Has Google’s AI watermarking system been reverse-engineered?
A developer used 200 AI-generated black images and signal processing to expose Google's invisible watermark patterns.
A software developer, using the pseudonym Aloshdenny, has published a detailed claim of reverse-engineering Google DeepMind's SynthID watermarking system. SynthID is a near-invisible digital watermark embedded into images generated by Google's AI tools, including Gemini Nano and Veo 3, designed to persist even after edits. Aloshdenny's method involved generating 200 pure black images using Gemini, then using signal processing techniques—enhancing contrast, denoising, and averaging patterns—to isolate the watermark's unique frequency signature across color channels.
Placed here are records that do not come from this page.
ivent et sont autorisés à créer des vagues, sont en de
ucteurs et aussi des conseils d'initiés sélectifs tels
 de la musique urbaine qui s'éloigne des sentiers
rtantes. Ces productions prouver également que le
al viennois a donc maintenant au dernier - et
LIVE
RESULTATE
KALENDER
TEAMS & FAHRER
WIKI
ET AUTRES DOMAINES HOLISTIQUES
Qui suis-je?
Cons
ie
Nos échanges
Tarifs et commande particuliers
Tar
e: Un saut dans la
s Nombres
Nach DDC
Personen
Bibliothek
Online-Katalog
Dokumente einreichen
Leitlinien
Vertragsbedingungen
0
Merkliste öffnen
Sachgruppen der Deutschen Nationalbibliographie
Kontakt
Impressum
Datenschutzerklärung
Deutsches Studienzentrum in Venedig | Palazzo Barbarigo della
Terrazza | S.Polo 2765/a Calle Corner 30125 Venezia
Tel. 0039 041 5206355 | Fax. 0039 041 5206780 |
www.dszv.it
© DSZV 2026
The developer open-sourced their findings on GitHub, noting the process required no neural networks or proprietary access, just significant analysis of the image data.
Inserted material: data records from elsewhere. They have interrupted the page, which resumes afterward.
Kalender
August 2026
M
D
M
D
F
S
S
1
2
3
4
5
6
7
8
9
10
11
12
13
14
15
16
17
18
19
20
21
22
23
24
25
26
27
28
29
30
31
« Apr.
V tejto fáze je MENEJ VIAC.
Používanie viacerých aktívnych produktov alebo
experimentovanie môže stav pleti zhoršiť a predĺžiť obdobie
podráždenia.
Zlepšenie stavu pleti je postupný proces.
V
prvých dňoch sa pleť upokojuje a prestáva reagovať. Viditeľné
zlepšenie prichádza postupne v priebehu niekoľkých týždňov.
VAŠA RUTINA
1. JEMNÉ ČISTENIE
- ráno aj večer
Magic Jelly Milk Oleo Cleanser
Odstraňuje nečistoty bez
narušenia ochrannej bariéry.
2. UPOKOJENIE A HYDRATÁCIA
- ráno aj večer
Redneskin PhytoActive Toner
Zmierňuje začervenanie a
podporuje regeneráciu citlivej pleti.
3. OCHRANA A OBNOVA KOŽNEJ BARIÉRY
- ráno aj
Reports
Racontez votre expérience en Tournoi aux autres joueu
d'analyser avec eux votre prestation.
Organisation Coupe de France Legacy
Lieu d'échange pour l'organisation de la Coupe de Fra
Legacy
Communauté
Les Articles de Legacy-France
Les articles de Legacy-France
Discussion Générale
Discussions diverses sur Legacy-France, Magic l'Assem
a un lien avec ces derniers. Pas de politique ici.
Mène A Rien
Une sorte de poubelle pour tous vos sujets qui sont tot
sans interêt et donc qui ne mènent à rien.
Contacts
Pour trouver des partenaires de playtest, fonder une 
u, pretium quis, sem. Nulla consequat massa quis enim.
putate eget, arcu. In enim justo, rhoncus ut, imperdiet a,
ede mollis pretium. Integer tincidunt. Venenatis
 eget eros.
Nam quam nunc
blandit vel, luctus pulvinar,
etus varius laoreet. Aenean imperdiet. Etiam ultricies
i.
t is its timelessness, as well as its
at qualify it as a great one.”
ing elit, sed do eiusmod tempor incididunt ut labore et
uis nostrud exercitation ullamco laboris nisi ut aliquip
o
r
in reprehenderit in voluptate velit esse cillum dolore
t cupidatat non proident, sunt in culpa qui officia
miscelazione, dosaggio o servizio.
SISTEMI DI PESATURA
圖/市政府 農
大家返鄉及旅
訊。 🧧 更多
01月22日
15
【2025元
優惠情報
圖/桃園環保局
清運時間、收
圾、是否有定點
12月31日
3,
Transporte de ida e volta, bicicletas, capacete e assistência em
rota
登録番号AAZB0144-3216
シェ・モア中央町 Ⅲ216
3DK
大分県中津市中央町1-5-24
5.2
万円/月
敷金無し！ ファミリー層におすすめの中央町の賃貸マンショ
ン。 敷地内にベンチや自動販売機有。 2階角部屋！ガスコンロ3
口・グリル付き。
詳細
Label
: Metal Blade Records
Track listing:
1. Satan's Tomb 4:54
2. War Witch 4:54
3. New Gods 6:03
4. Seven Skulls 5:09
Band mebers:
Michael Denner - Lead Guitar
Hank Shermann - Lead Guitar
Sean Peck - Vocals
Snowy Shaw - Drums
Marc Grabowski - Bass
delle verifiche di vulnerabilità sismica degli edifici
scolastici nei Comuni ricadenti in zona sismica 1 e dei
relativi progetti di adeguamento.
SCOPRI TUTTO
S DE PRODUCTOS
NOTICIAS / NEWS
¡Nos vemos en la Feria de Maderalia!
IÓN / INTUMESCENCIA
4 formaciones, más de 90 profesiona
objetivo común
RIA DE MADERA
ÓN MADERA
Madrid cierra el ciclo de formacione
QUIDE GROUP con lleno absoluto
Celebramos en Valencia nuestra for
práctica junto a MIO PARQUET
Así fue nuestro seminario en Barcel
Despite mapping the watermark's insertion method, Aloshdenny admits they could not fully delete it; the best result was confusing the decoder enough to give a false negative. This partial success led them to praise SynthID's engineering, stating its goal is to 'raise the cost of misuse' rather than be unbreakable. Google has firmly contested the claim. A spokesperson stated it is 'incorrect to say this tool can systematically remove SynthID watermarks,' reaffirming it as a robust tool for AI content identification. The situation highlights the ongoing arms race between content authentication and those seeking to bypass it.
- Developer Aloshdenny used 200 pure black AI-generated images and signal processing to expose SynthID's frequency-based watermark pattern.
- The method can confuse SynthID decoders but cannot fully remove the watermark, which Aloshdenny credits to strong engineering.
- Google disputes the claim, stating SynthID remains an effective and robust watermarking tool for its AI models like Gemini and Veo.
Why It Matters
The integrity of AI content labeling is critical for trust and safety; vulnerabilities in watermarking systems threaten digital media authenticity.